Los medios de convicción impetrados para establecer la legalidad de las interceptaciones mencionadas en el requerimiento, también carece de pertinencia de cara al objeto del trámite de extradición y, por tanto, es la autoridad judicial requirente quien debe determinar la validez de las pruebas que se harán valer en esa actuación. Así mismo, las entidades nacionales que prestaron la cooperación judicial al gobierno de los Estados Unidos podrán informar al interesado los fundamentos de la misma.
Cuestión final
En firme esta determinación, de conformidad con lo dispuesto en el inciso final del artículo 500 de la Ley 906 de 2004, se dejará el expediente en Secretaría de la Sala por el término de cinco (5) días a disposición de los intervinientes para que presenten sus alegatos finales.
En mérito de lo expuesto, LA CORTE SUPREMA DE JUSTICIA, SALA DE CASACIÓN PENAL,
RESUELVE
1º. NEGAR por improcedentes los medios de convicción solicitados por la defensa.

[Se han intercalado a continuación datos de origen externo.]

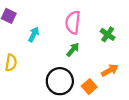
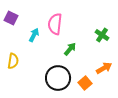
pink semicircle: (73, 22) -> (55, 24), moved

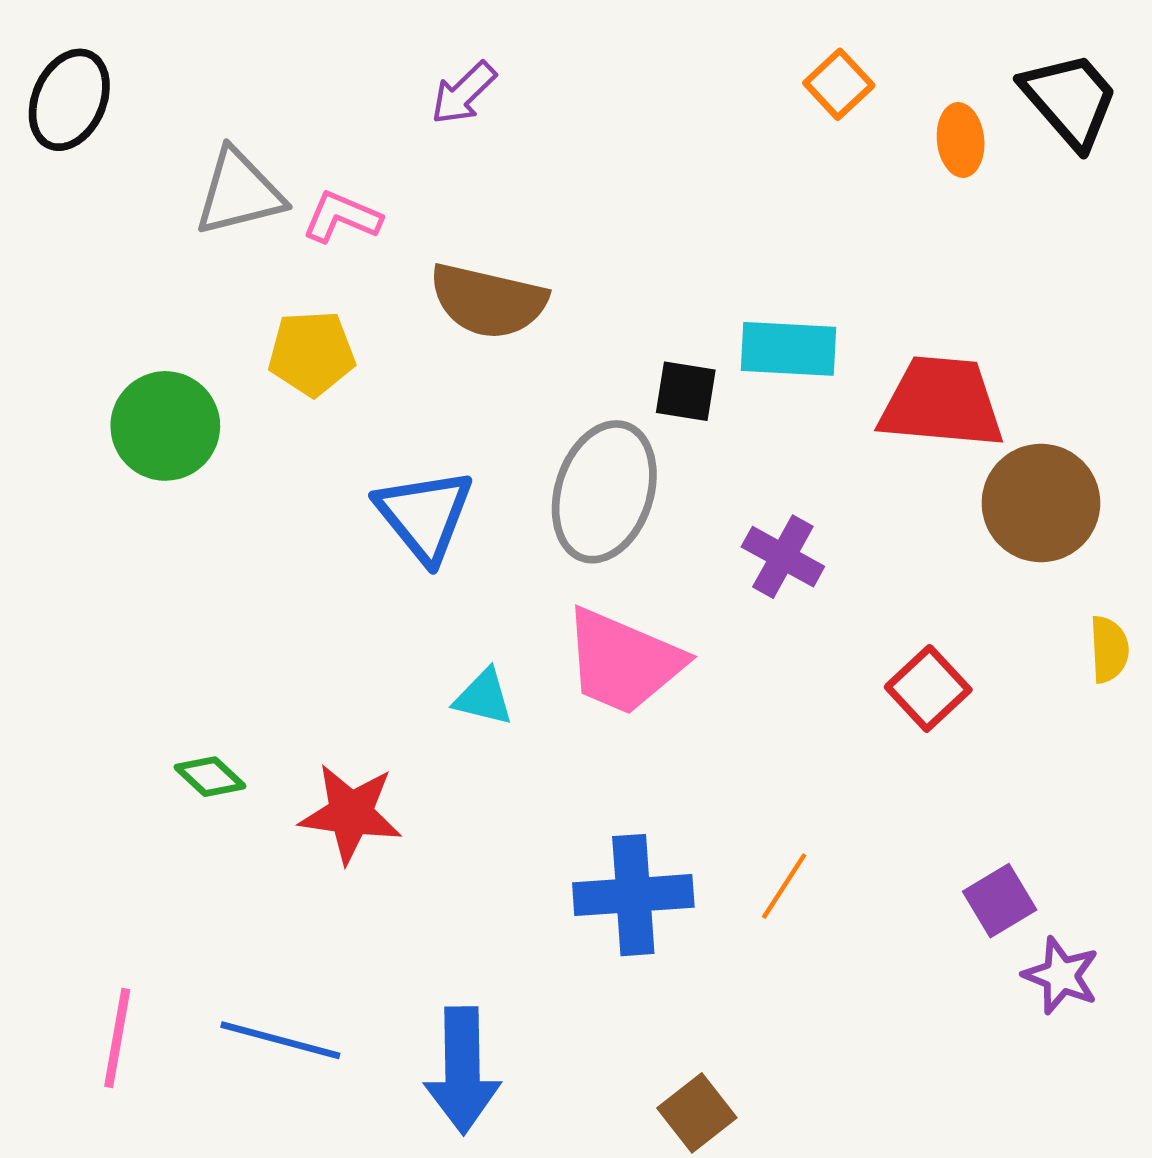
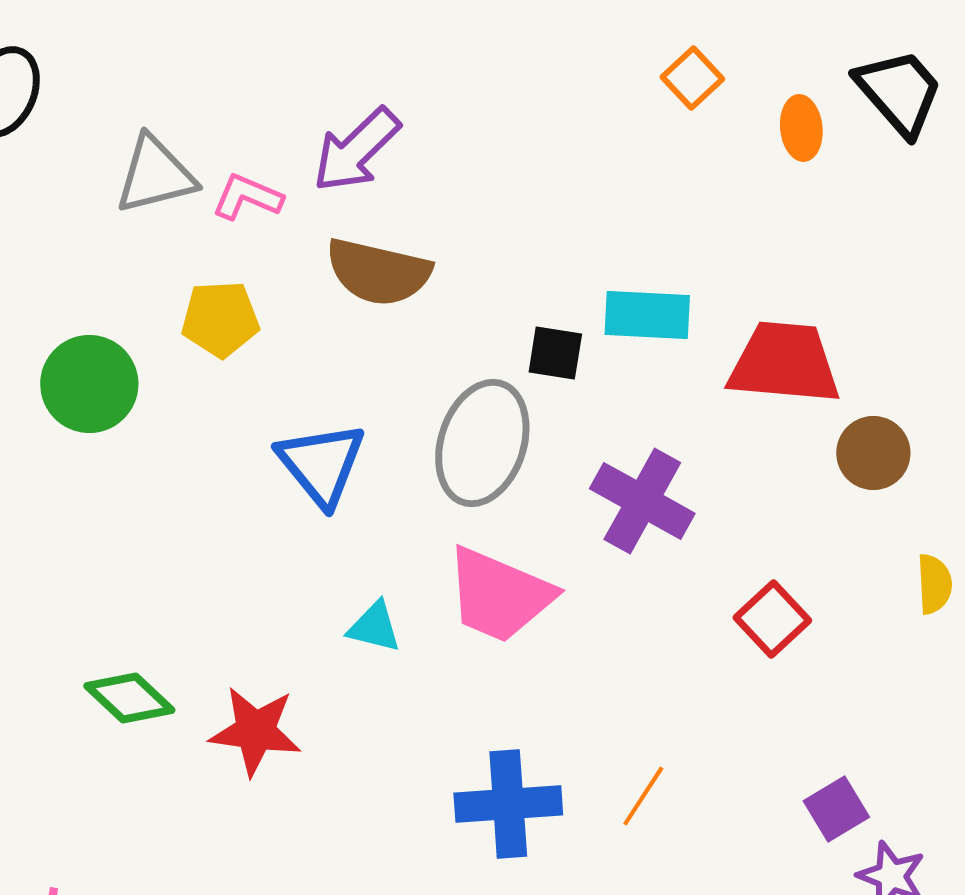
purple arrow: (464, 93) -> (356, 150), moved, size x1.5
brown circle: (1041, 503) -> (873, 453), size x0.7
purple cross: (783, 557) -> (642, 501), size x1.4
green diamond: (210, 777) -> (129, 698), size x1.4

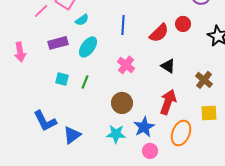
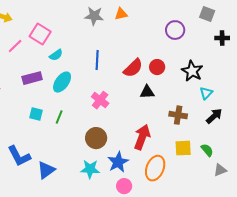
red circle: (183, 24) -> (157, 67), moved
black triangle: (168, 66) -> (147, 92), moved, turned -35
brown cross: (204, 80) -> (178, 115), turned -30

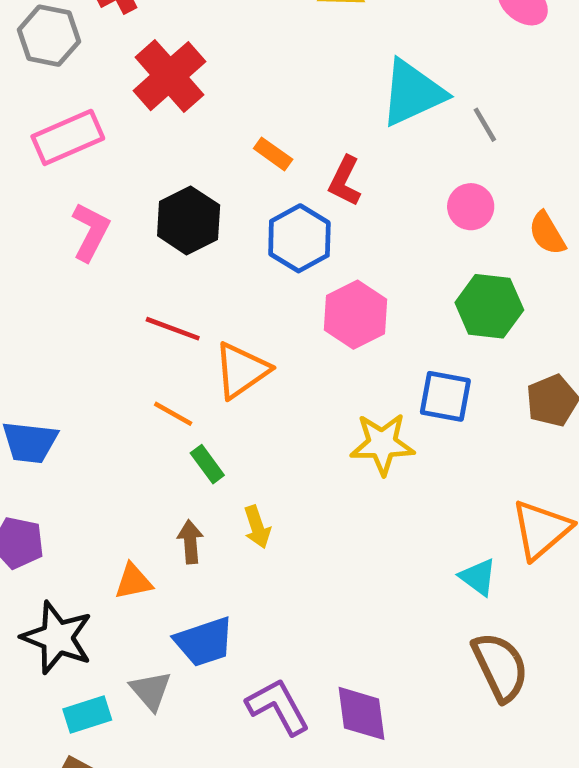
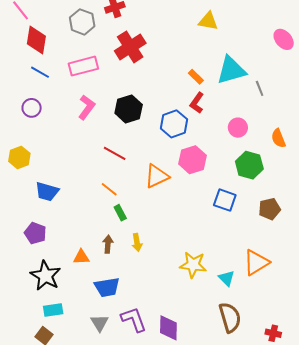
orange rectangle: (273, 154) -> (196, 77), moved
pink circle: (471, 207) -> (238, 128), moved
orange triangle: (241, 370) -> (157, 176), moved
yellow star: (382, 444) -> (193, 265), moved
gray triangle: (151, 691) -> (100, 323), moved

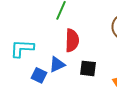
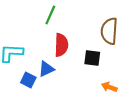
black square: (88, 68) -> (92, 58), moved

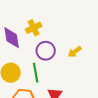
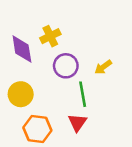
green line: (36, 73) -> (83, 94), moved

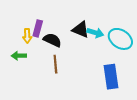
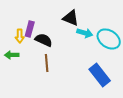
black triangle: (81, 30) -> (71, 18), moved
blue rectangle: (111, 77) -> (100, 75), turned -30

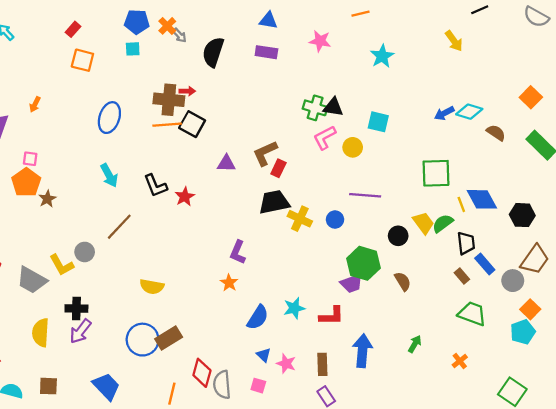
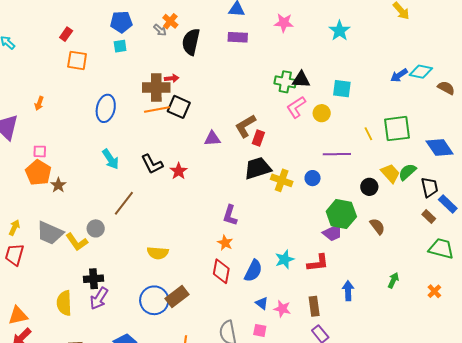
orange cross: (167, 26) -> (170, 21), moved
yellow line: (461, 204) -> (368, 134), moved
gray trapezoid: (32, 280) -> (50, 233), moved
blue arrow: (362, 351) -> (348, 291), size x0.7
red diamond: (202, 373) -> (221, 271), moved

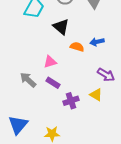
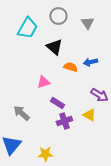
gray arrow: (28, 80) -> (21, 113), moved
purple rectangle: (53, 83) -> (57, 103), moved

2º. En firme esta determinación, se correrá traslado por cinco (5) días a los intervinientes dentro de este trámite, para que presenten sus alegatos de acuerdo a lo dispuesto en el inciso final del artículo 500 de la Ley 906 de 2004.
Contra esta decisión procede el recurso de reposición.
Notifíquese y Cúmplase
JOSÉ LEONIDAS BUSTOS MARTÍNEZ
JOSÉ LUIS BARCELÓ CAMACHO FERNANDO ALBERTO CASTRO CABALLERO
SIGIFREDO ESPINOSA PÉREZ MARÍA DEL ROSARIO GONZÁLEZ MUÑOZ
AUGUSTO J. IBÁÑEZ GUZMÁN LUIS GUILLERMO SALAZAR OTERO
JULIO ENRIQUE SOCHA SALAMANCA JAVIER ZAPATA ORTÍZ
Excusa justificada
NUBIA YOLANADA NOVA GARCÍA
Secretaria
1 En el presente caso se siguen las pautas de la Ley 906 de 2004 por cuanto los hechos que sustentan la petición de extradición acaecieron en vigencia de esa normatividad.
2 Cfr. Folio 38 carpeta anexa.
3 Recuérdese cómo la Corporación ha decantado que la prueba es conducente cuando ostenta la aptitud legal para forjar certeza en el juzgador, lo cual presupone que el medio de convicción esté autorizado en el procedimiento; es pertinente cuando guarda relación con los hechos, objeto y fines de la investigación o el juzgamiento; es racional cuando es realizable dentro de los parámetros de la razón y, por último, es útil cuando reporta algún beneficio, por oposición a lo superfluo o innecesario.